STARTING AFRESH: Sir Paul Smith is marking the start of a new era at his label with a spring campaign that aims to channel the designer’s trademark irreverence.
Featuring Polish model Malgosia Bela and Ben Allen, the campaign takes its inspiration from the neon signs and the sandy beaches of the South of France. Black-and-white images of the sea provide the backdrop for bright colors and prints, including Hawaiian shirts and a tuna motif inspired by Smith’s many visits to the Tsukiji Fish Market in Tokyo.
“Bright color and confident use of print are two things that lots of people know and love Paul Smith for,” said the designer. “This felt particularly true in my spring 2018 collection, where the ocean-inspired print was so prominent in many of my designs for both men and women. For the campaign it felt right to bring the brightness and optimism to the fore. It feels like we all need a bit of color right now.”
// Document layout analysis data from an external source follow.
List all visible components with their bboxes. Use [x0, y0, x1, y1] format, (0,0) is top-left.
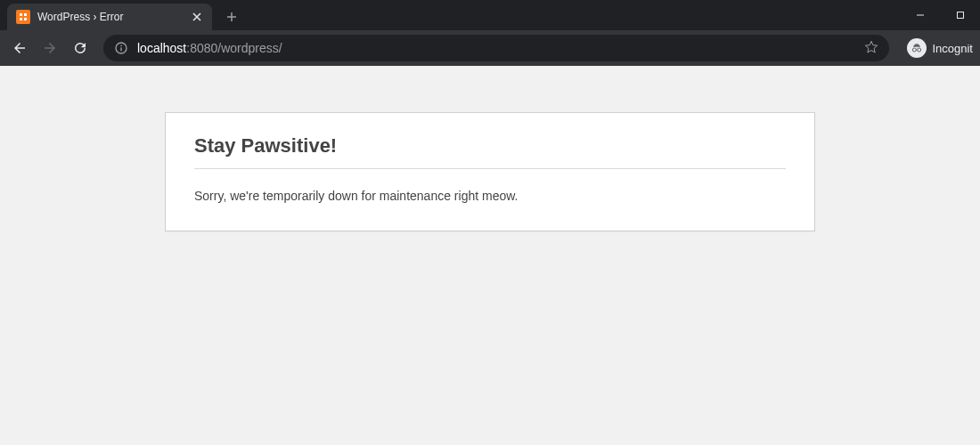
tab-close-button[interactable]	[191, 11, 203, 23]
browser-titlebar: WordPress › Error	[0, 0, 980, 30]
address-bar[interactable]: localhost:8080/wordpress/	[103, 35, 889, 61]
incognito-icon	[907, 38, 927, 58]
back-button[interactable]	[7, 36, 32, 61]
window-controls	[900, 0, 980, 30]
incognito-label: Incognit	[932, 42, 973, 55]
forward-button[interactable]	[37, 36, 62, 61]
incognito-indicator[interactable]: Incognit	[907, 38, 973, 58]
url-path: :8080/wordpress/	[186, 41, 282, 55]
url-text: localhost:8080/wordpress/	[137, 41, 282, 55]
tab-title: WordPress › Error	[37, 11, 184, 23]
bookmark-star-icon[interactable]	[864, 40, 878, 57]
svg-rect-3	[120, 47, 121, 51]
new-tab-button[interactable]	[219, 4, 244, 29]
svg-point-4	[913, 48, 917, 52]
error-card: Stay Pawsitive! Sorry, we're temporarily…	[165, 112, 815, 231]
error-message: Sorry, we're temporarily down for mainte…	[194, 187, 786, 206]
url-host: localhost	[137, 41, 186, 55]
reload-button[interactable]	[68, 36, 93, 61]
maximize-button[interactable]	[940, 0, 980, 30]
svg-rect-0	[957, 12, 963, 19]
svg-point-5	[918, 48, 921, 52]
page-viewport: Stay Pawsitive! Sorry, we're temporarily…	[0, 66, 980, 445]
minimize-button[interactable]	[900, 0, 940, 30]
browser-toolbar: localhost:8080/wordpress/ Incognit	[0, 30, 980, 66]
error-heading: Stay Pawsitive!	[194, 134, 786, 169]
svg-point-2	[120, 45, 122, 47]
xampp-favicon	[16, 10, 30, 24]
browser-tab[interactable]: WordPress › Error	[7, 4, 212, 30]
site-info-icon[interactable]	[114, 41, 128, 55]
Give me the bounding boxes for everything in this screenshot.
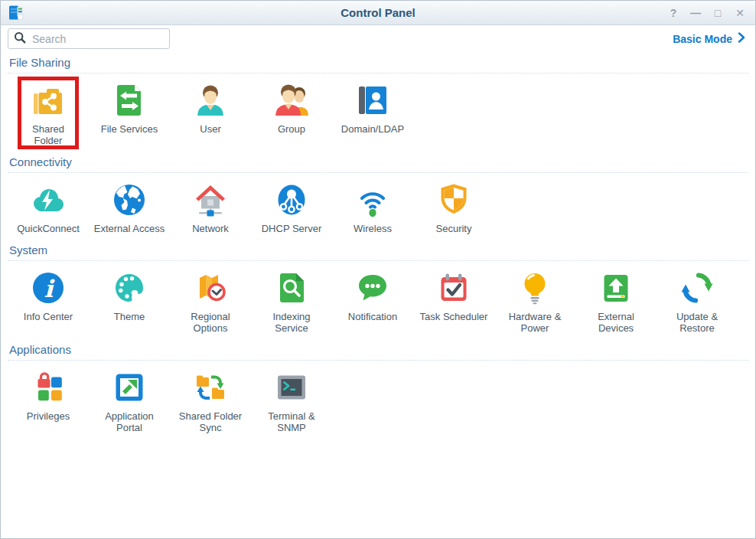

Smith has returned to the creative helm of his newly restructured company and said it was important to launch a campaign that telegraphs the brand’s message.
“I’ve been in this industry for a long time, but I’ve never known it to move and change as quickly as it is right now. There’s never been so many brands fishing from the same pond. Because of that, it’s so important to deliver a focused and clear message with everything that you’re putting out there – from the advertising campaigns you’re shooting, to the windows and shops you’re merchandising and everything in between,” added the designer.
“It’s simple. These pictures are about great clothes that don’t need an instruction manual.”
In line with the brand’s new digital direction, the campaign will not break in print publications, but will only appear on the brand’s own media platforms.
The past few years saw the company undergo some major changes, which included streamlining its various secondary lines and denim collections into just two labels, Paul Smith and P.S. Paul Smith. It also shifted to a coed runway show format in Paris.
The company has returned to growth, with fall/winter 2017 sales up 14 percent year-over-year, and 11 percent on a like-for-like basis.
“We knew we had to go backwards to go forwards, and we did. Nobody likes to go backwards — which we did for a couple of years — but the reorganization has just come to fruition now. You have to be brave to do it, and you can’t be so arrogant to think that these things don’t apply to you,” said the designer, who has been working on the shop floor of his Albemarle Street store on Saturday afternoons.